Telephone triage is becoming a widely used tool for managing workload in the primary care setting; however, little research has been done to date on the effectiveness and costs of this approach. In this cluster-randomized controlled trial occurring between 2011 and 2013 at 42 practices in the UK, primary care practices were randomly assigned to either general practitioner led telephone triage group (13 practices), nurse led telephone triage group (15 practices), or the usual care group (14 practices). Analysis was performed with patients calling for a same day consultation with a general practitioner, and the primary end point of this study included primary care workload (patient contacts) in the 28 days after patient’s request for a same day consultation. The study found that general practitioner triage was associated with a 33% increase in the mean number of contacts per person over 28 days compared with the usual care (RR 1.33, 95% CI 1.3-1.36). Nurse triage was associated with a 48% increase in mean number of contacts per person over the 28 days compared with usual care (RR 1.48, 95% CI 1.44-1.52). Both general practitioner and nurse triage were associated with a reduction in the general practitioner face-to-face contacts. Death occurred in eight patients within 7 days of the initial request (5 in general practitioner triage group, 2 in nurse led triage group, and one in the usual care group), but these deaths were not found to be associated with the trial procedures. Estimated costs over 28 days were similar among the three groups in this study. Thus, this study suggests that telephone triages might have interesting implications in regards to the distribution of the practice workload and should be introduced into the primary care practices with awareness of their whole system implications.

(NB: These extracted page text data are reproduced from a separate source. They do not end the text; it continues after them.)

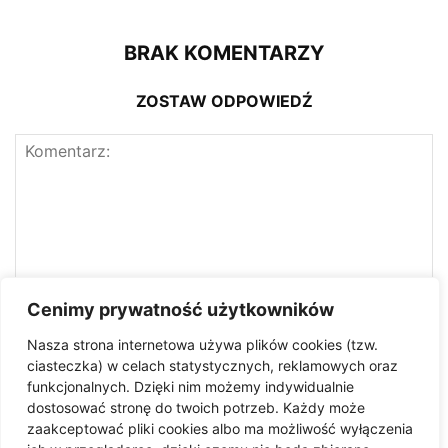
BRAK KOMENTARZY
ZOSTAW ODPOWIEDŹ
Cenimy prywatność użytkowników
Nasza strona internetowa używa plików cookies (tzw.
ciasteczka) w celach statystycznych, reklamowych oraz
funkcjonalnych. Dzięki nim możemy indywidualnie
dostosować stronę do twoich potrzeb. Każdy może
zaakceptować pliki cookies albo ma możliwość wyłączenia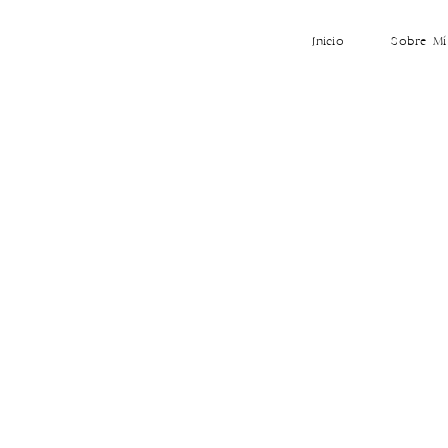
Inicio
Sobre Mí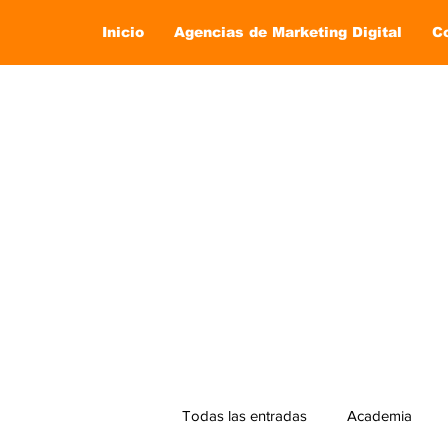
Inicio
Agencias de Marketing Digital
C
Todas las entradas
Academia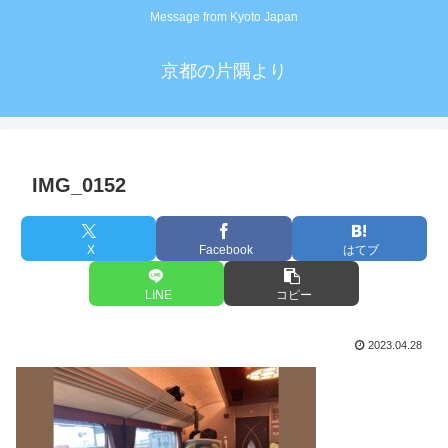
Message from Kyoto Japan
京都の片隅より
IMG_0152
X
Facebook
はてブ
LINE
コピー
2023.04.28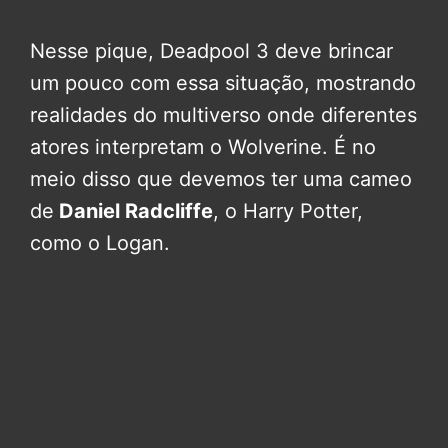
Nesse pique, Deadpool 3 deve brincar
um pouco com essa situação, mostrando
realidades do multiverso onde diferentes
atores interpretam o Wolverine. É no
meio disso que devemos ter uma cameo
de
Daniel Radcliffe
, o Harry Potter,
como o Logan.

Asthma is the most common chronic condition encountered in childhood, with rising incidence overtime. This was the first study conducted in Ontario, Canada to fully characterize the trends in the age of asthma diagnosis. The study examined the trends in eight consecutive birth cohorts of children (1993-2000) in regards to the age of asthma diagnosis and the age and proportion of children hospitalized at first asthma diagnosis. A total of 1,059,511 children were evaluated in the study. 201,958 of these children developed asthma in the first 8 years of life. Overall, mean age at asthma diagnosis decreased between 1993 and 2000 (4.7 +/- years in 1993 vs. 2.6 +/-2 years in 2000 (p<0.001). The proportion of children hospitalized at asthma diagnosis remained stable over the time period; however, the age at first hospitalization decreased over the examined time period (p<0.001). It appears that the changes in the asthma incidence over time could potentially be driven by increasing rates of asthma diagnosis in children under 3 years of age.